Developing a Health Advocacy Campaign – Breast Cancer

Introduction

Breast cancer dominates the other cancers affecting women in the world in terms of prevalence. In every three cancer diagnosis made in the United States, one is a breast cancer case. Breast cancers are malignant tumors that grow in the fatty and fibrous mass in a breast affecting both the outlook and internal structure of the breast. Tumors in the breast may either be invasive or non-invasive. Invasive or the spreading cancer is the most common of the breast cancers and three in four patients with breast cancer have the invasive type.  When invasive cancer attacks the breast tissues, they spread and overwhelm the mass of the breast resulting to medical emergencies if not arrested in time.

Read more on Human Breast Anatomy

Advocacy campaigns in America

Cancer is a curable disease if the symptoms are detected early and curative measures adopted expeditiously. Different methods of fighting cancer involve the use of radiotherapy, chemotherapy or some involving surgery that have been effective in eliminating cancer in various patients. The need to detect cancer in its early stages for remedial measures to be effective requires that the campaign against cancer puts a lot of emphasis on early detection mechanisms. In the United States, various advocacy groups have emerged with the sole intention of spreading awareness as a way of reducing the scourge. Amongst them is an advocacy group called the NFL Goes Pink which brings the topic of early screening in the limelight especially in the month of October which is the breast cancer awareness month (Roehr, 2012). The NFL is popular and watched throughout America making any campaign that it embraces to have a broad audience. The emphasis of its advocacy is captured in the slogan A Crucial Catch: Annual Screening Lives which serves to tell the American public that annual screening would make all the difference between eliminating the disease and succumbing to it. The campaign is effective in its reach and capacity to fundraise for the effort. The estimated viewership of campaigns by the NFL is over a hundred million for the duration of the campaign (Roehr, 2012).

Another advocacy campaign in the United States is the Avon Foundation charitable wing which has a long history of fundraising for the purposing of spreading awareness of breast cancer (Laurence, 2015). The contribution of the advocacy group in the society is to spread awareness to as many people as possible so that they can avail themselves for annual medical checkups.

Attributes Making the Campaigns Effective

The reason the two advocacy campaign programs have been successful is that of their use of mass communication media to reach a wider audience. The NFL is guaranteed a sizeable viewership and the fact that a popular male-dominated sport can devote sufficient time to address medical issues that affect the opposite gender is a lure to the American public. The Avon Foundation awareness derives interests from the public by coming up with catchy ways of attracting attention. Their Facebook page is stylized with pink additives like pink tint and ribbons in solidarity with those affected by breast cancer.

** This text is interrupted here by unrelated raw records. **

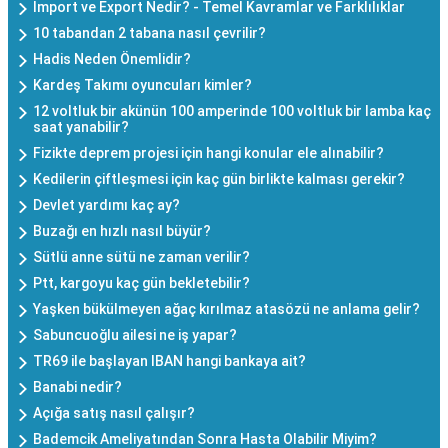
Import ve Export Nedir? - Temel Kavramlar ve Farklılıklar
10 tabandan 2 tabana nasıl çevrilir?
Hadis Neden Önemlidir?
Kardeş Takımı oyuncuları kimler?
12 voltluk bir akünün 100 amperinde 100 voltluk bir lamba kaç
saat yanabilir?
Fizikte deprem projesi için hangi konular ele alınabilir?
Kedilerin çiftleşmesi için kaç gün birlikte kalması gerekir?
Devlet yardımı kaç ay?
Buzağı en hızlı nasıl büyür?
Sütlü anne sütü ne zaman verilir?
Ptt, kargoyu kaç gün bekletebilir?
Yaşken bükülmeyen ağaç kırılmaz atasözü ne anlama gelir?
Sabuncuoğlu ailesi ne iş yapar?
TR69 ile başlayan IBAN hangi bankaya ait?
Banabi nedir?
Açığa satış nasıl çalışır?
Bademcik Ameliyatından Sonra Hasta Olabilir Miyim?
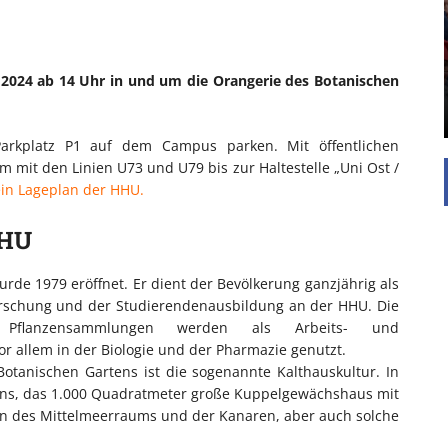
Die Inspiration des industriellen Chics sind die
Werkshallen des Industriezeitalters. Die Basis für
diesen Stil sind große Räume, schlicht gehalten
l 2024 ab 14 Uhr in und um die Orangerie des Botanischen
mit rustikalen Elementen und großen
Fensterflächen. Wie so vieles wurde ...
rkplatz P1 auf dem Campus parken. Mit öffentlichen
 mit den Linien U73 und U79 bis zur Haltestelle „Uni Ost /
 ein Lageplan der HHU.
HHU
rde 1979 eröffnet. Er dient der Bevölkerung ganzjährig als
forschung und der Studierendenausbildung an der HHU. Die
hen Pflanzensammlungen werden als Arbeits- und
r allem in der Biologie und der Pharmazie genutzt.
otanischen Gartens ist die sogenannte Kalthauskultur. In
ens, das 1.000 Quadratmeter große Kuppelgewächshaus mit
en des Mittelmeerraums und der Kanaren, aber auch solche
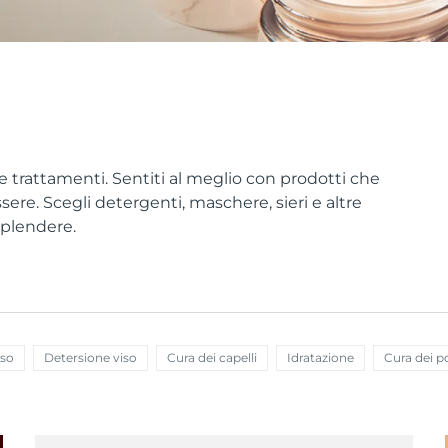
 e trattamenti. Sentiti al meglio con prodotti che
sere. Scegli detergenti, maschere, sieri e altre
splendere.
iso
Detersione viso
Cura dei capelli
Idratazione
Cura dei p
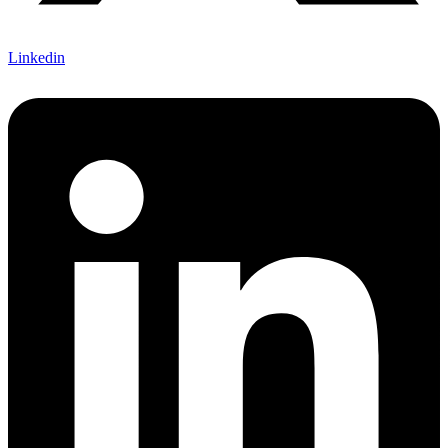
Linkedin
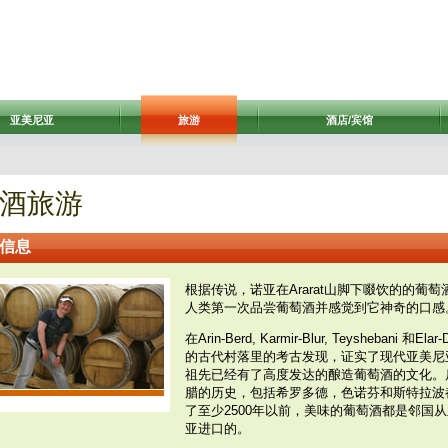
亚美尼亚
旅游
酒店/宾馆
酒旅游
信息
根据传说，诺亚在Ararat山脚下啜饮的的葡萄
人类第一次品尝葡萄酒并感觉到它神奇的口感
在Arin-Berd, Karmir-Blur, Teyshebani 和Elar-
的古代村落里的考古发现，证实了现代亚美尼
祖先已经有了高度发达的酿造葡萄酒的文化。
腊的历史，包括希罗多德，色诺芬和斯特拉波
了至少2500年以前，美味的葡萄酒都是邻国
亚进口的。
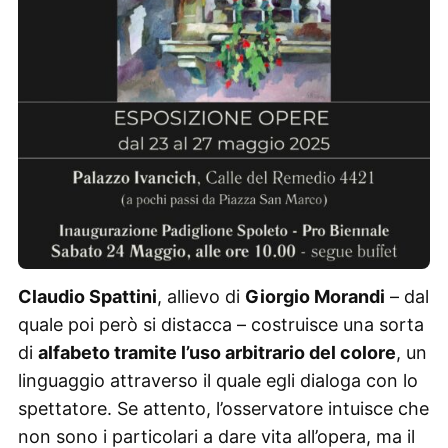
Claudio Spattini
, allievo di
Giorgio Morandi
– dal
quale poi però si distacca – costruisce una sorta
di
alfabeto tramite l’uso arbitrario del colore
, un
linguaggio attraverso il quale egli dialoga con lo
spettatore. Se attento, l’osservatore intuisce che
non sono i particolari a dare vita all’opera, ma il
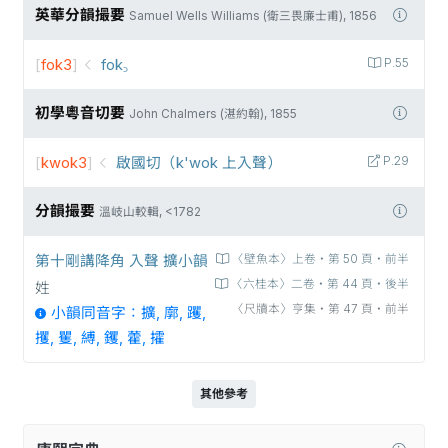
英華分韻撮要
Samuel Wells Williams (衛三畏廉士甫), 1856
[
fok3
]
fok꜆
P.55
初學粵音切要
John Chalmers (湛約翰), 1855
[
kwok3
]
啟國切（k'wok 上入聲）
P.29
分韻撮要
溫岐山較輯, <1782
第十剛講降角 入聲 擴小韻
〈壁魚本〉上卷‧第 50 頁‧前半
〈六桂本〉二卷‧第 44 頁‧後半
姓
〈尺牘本〉亨集‧第 47 頁‧前半
小韻同音字：擴, 廓, 躩,
攫, 矍, 縛, 钁, 藿, 攉
其他參考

Proposed health advocacy campaign

Women in reproductive ages are especially prone to breast and cervical cancer especially those in low and middle-income demographics. The reason for the higher incidence of cancer in the segment is that they do not adhere to the requirement of the annual checkup to keep cancer at bay. An effective advocacy campaign would be successful it managed to sensitize the poor in the society on the need to keep on checking their health prognosis on a more regular basis and preferably annually.

The objectives of the policy to be adopted should be:

  1. Ensuring mass enlightenment and sensitization on the need to be regularly tested for cancer or if sexually active, Human Papillomavirus (HPV).
  2. Providing cancer screening at minimal or no cost
  1. Facilitate genetic testing to persons who susceptibility to disease if patients have a history of cancer in the family
  2. Improve access to medical intervention to individuals affected by the disease

Studies have shown that the survival rates of breast and prostate cancer patients that are detected early are at a 100% and 98% respectively. Once identified and remedial measures successfully adopted, the survival rate for the following decade are high. Clinical trials have also shown that mammography plays a critical role in ensuring early intervention that saves the lives of approximately 15% of the affected. Early screening is therefore immensely important in shaping the intervention and initial success of patients. Adopting a comprehensive strategy that ensures every affected individual access health care programs designed to reduce the extent of cancer would be the goal of the advocacy program proposed. As posted by Anderson et al. (2008), early detection improves the survival rates of breast cancer patients and should be the cornerstone of any breast cancer control program. If the propositions in this paper are adopted, the rate of breast cancer in the society will receive the requisite attention and intervention.